Yes, he was personally involved in his beat. Any good journalist is. No, he did not threaten anyone. He is a good man and a wonderful husband who loves his wife, animals, and people. I He received no severance. Our health insurance ends on Feb. 28, and he received his last full paycheck yesterday. What a way to reward loyalty.

I didn't know a reporter could be "too personally involved" with his beat. That kind of commitment is what makes great reporters. The line about "threatening" sources is even more curious, and it reminds me of some of the bogus charges UAB management concocted against me when I was "terminated" in May 2008.

Let's see if we have this straight: Joey Kennedy is roughly my age and has effectively interacted with thousands of sources for more than three decades. He has taught English at UAB, and as one of the most high-profile writers at the state's largest newspaper, I'm sure he has been invited to speak before groups all over the metro area, the state, and probably the region.

He successfully manages that terrain for years--but now, all of a sudden, he resorts to "threatening" sources? Why would Joey Kennedy need to "threaten" a source? Specifically, who did he threaten and what did he threaten them with?

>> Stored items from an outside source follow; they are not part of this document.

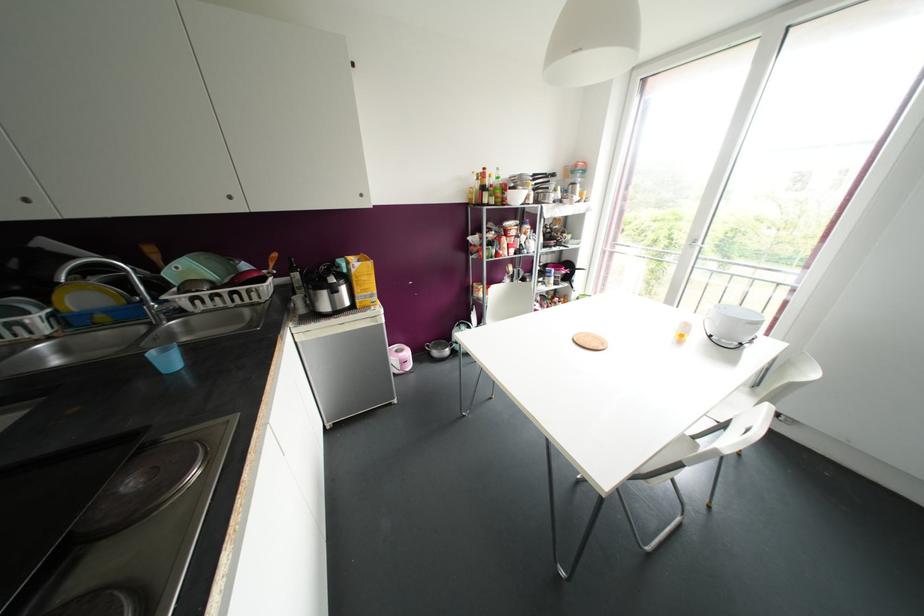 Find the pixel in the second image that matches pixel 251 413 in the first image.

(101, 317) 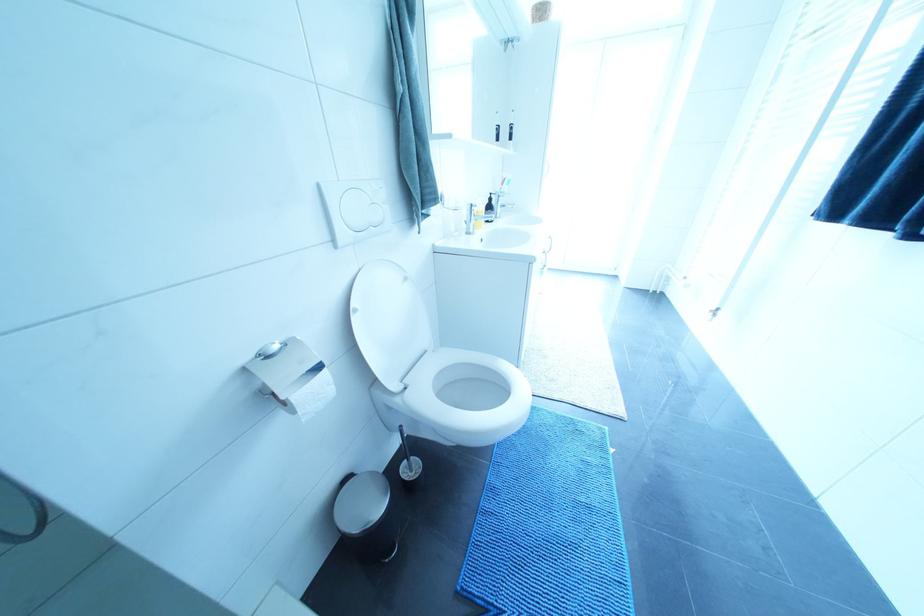 Where would you lift the toilet brush handle? Please return your answer as a coordinate pair (x, y).

(404, 442) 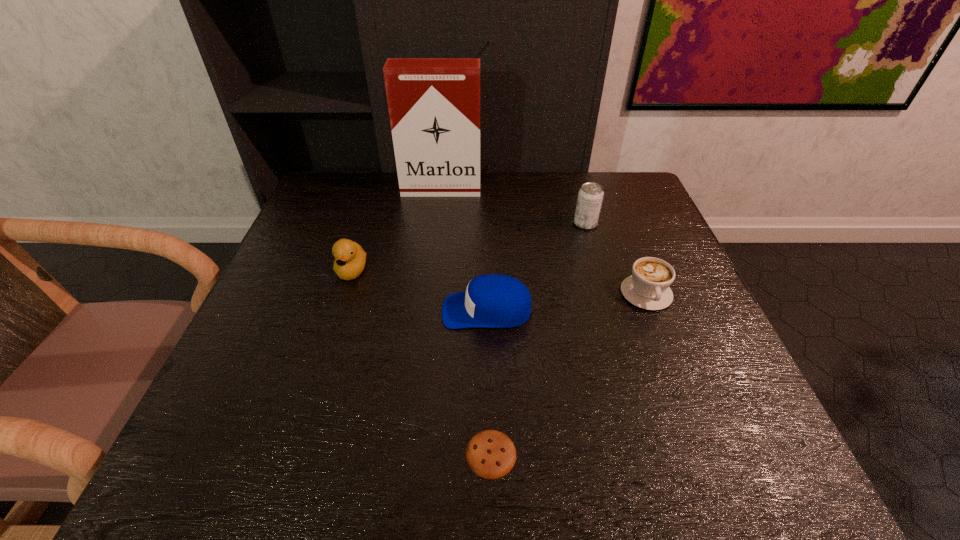 What are the coordinates of `vacant area that lies between the fifth nearest object and the leftmost object` in the screenshot? It's located at (468, 247).

This screenshot has height=540, width=960. In order to click on empty space that is in between the soda can and the duckling in this screenshot , I will do `click(468, 247)`.

Where is `empty location between the fifth object from left to right and the farthest object`? Image resolution: width=960 pixels, height=540 pixels. empty location between the fifth object from left to right and the farthest object is located at coordinates (514, 207).

You are a GUI agent. You are given a task and a screenshot of the screen. Output one action in this format:
    pyautogui.click(x=<x>, y=<y>)
    Task: Click on the free point between the soda can and the farthest object
    The height and width of the screenshot is (540, 960).
    Given the screenshot: What is the action you would take?
    pyautogui.click(x=514, y=207)

The width and height of the screenshot is (960, 540). In order to click on blank region between the cigarette_case and the duckling in this screenshot , I will do `click(396, 230)`.

Locate an element on the screen. The height and width of the screenshot is (540, 960). free spot between the baseball cap and the soda can is located at coordinates [x=537, y=267].

This screenshot has width=960, height=540. What are the coordinates of `free area in between the baseball cap and the duckling` in the screenshot? It's located at (420, 291).

The image size is (960, 540). In order to click on vacant area between the fifth nearest object and the cappuccino in this screenshot , I will do `click(616, 259)`.

Identify the location of the fourth closest object relative to the nearest object. The width and height of the screenshot is (960, 540). (590, 197).

Image resolution: width=960 pixels, height=540 pixels. Find the location of `object that ranks as the fourth closest to the cappuccino`. object that ranks as the fourth closest to the cappuccino is located at coordinates (434, 103). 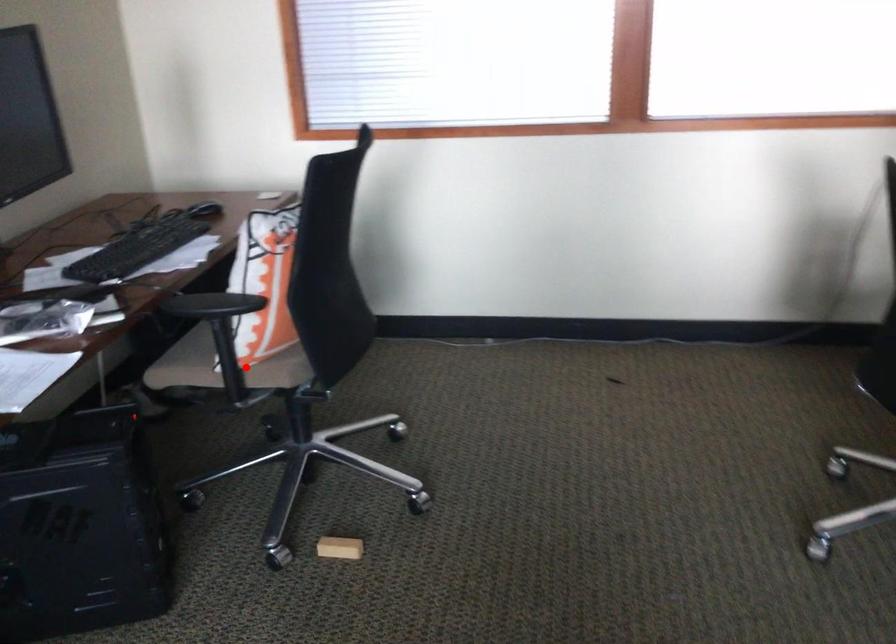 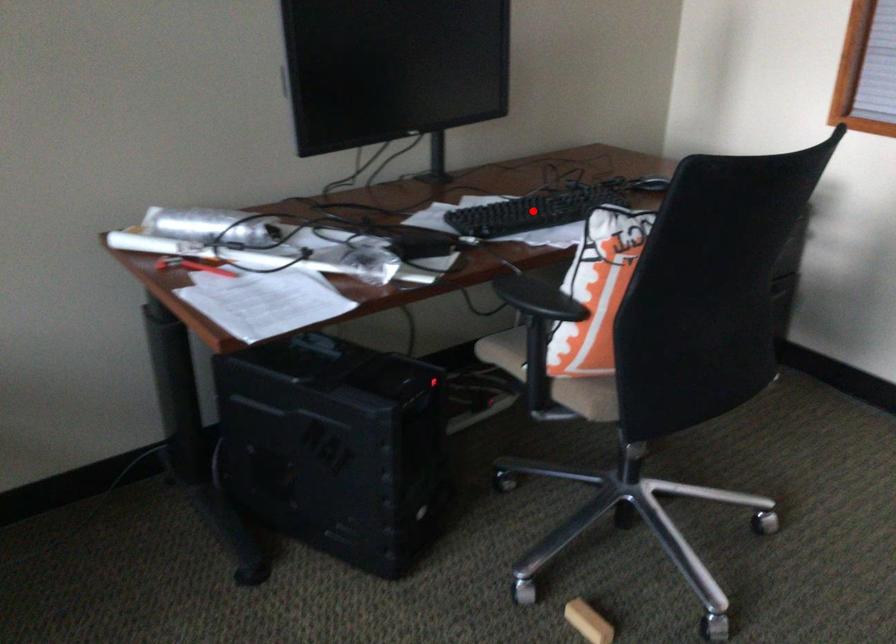 I am providing you with two images of the same scene from different viewpoints. A red point is marked on the first image and another point is marked on the second image. Do the highlighted points in image1 and image2 indicate the same real-world spot?

No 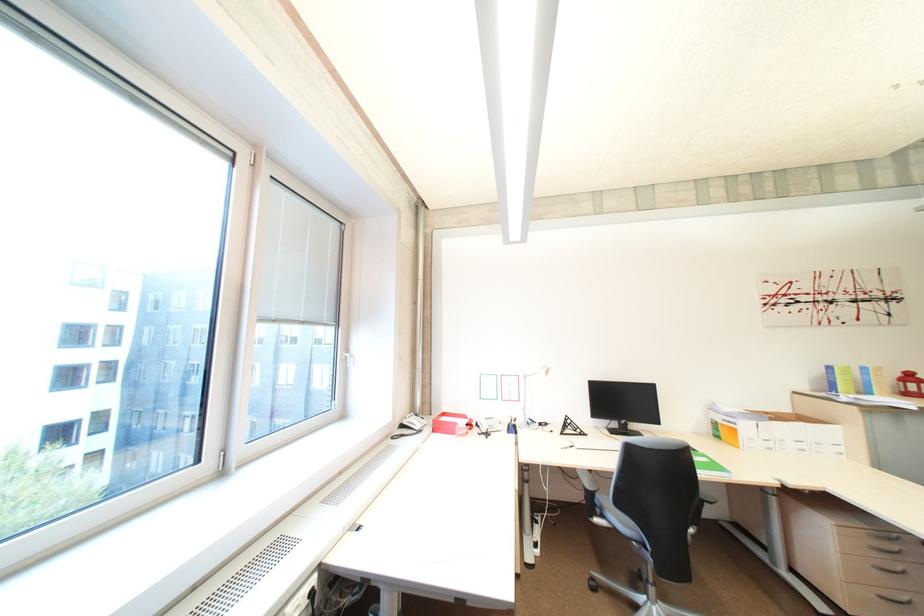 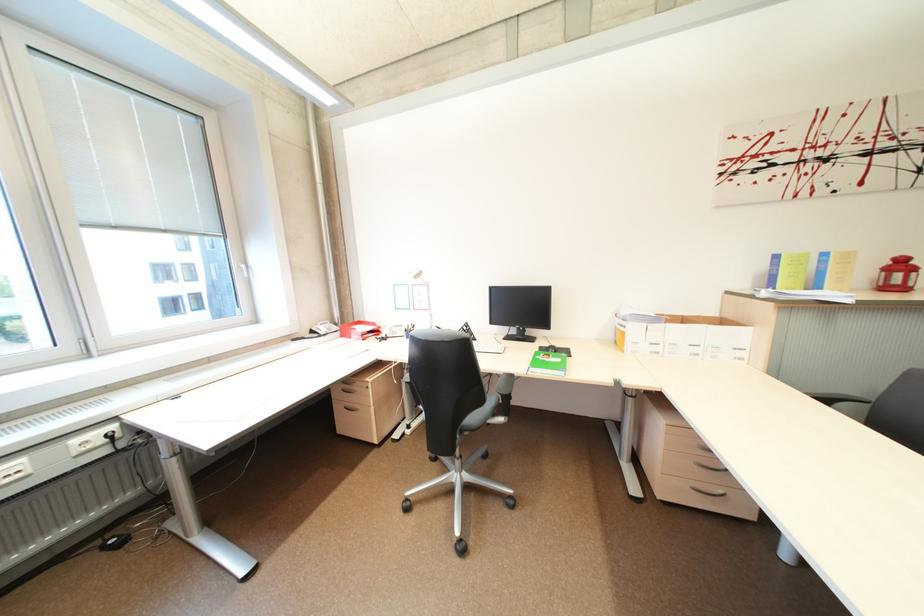 Where in the second image is the point corresponding to the point at 839,369 from the first image?

(785, 257)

Somewhere amid questions of that sort probably lies the real reason that Joey Kennedy got fired. He was known as a rare moderate/liberal voice (maybe the only such voice) at a news outfit dominated by right-wing sensibilities. That might have put a target on his back.

My guess is that Joey Kennedy didn't "threaten" anyone. In the new world of digital media, reporters are encouraged to interact with readers in comment sections, to voice opinions in addition to presenting the facts, to have followers on Facebook and Twitter, and to do it all with a sense of immediacy and urgency. It appears Joey Kennedy was not shy about sharing his opinions--his Pulitzer Prize was for editorial writing--and one would assume that al.com encouraged him to do that. After all, many journalists these days are judged by their number of "hits" and "page views," rather than the quality of their reporting.

Perhaps Kennedy made a statement with which some community figure didn't agree, and the person complained to higher ups about it. Like bad managers everywhere--such as the ones I encountered at UAB--they would rather stab an employee in the back than stand behind him.

Are office politics and age involved in this? I don't know, but I wouldn't be surprised; both definitely were present in my termination at UAB.

Was Joey Kennedy treated with anything that remotely approaches fairness? Well, we learned about three weeks ago that reporter Kyle Whitmire received court documents (from a divorce case styled Brinyark v. Brinyark) that pointed to an extramarital affair involving Republican political candidate John Merrill. Whitmire indicated in a column that he stuck the information in a drawer and never even consulted an editor about it.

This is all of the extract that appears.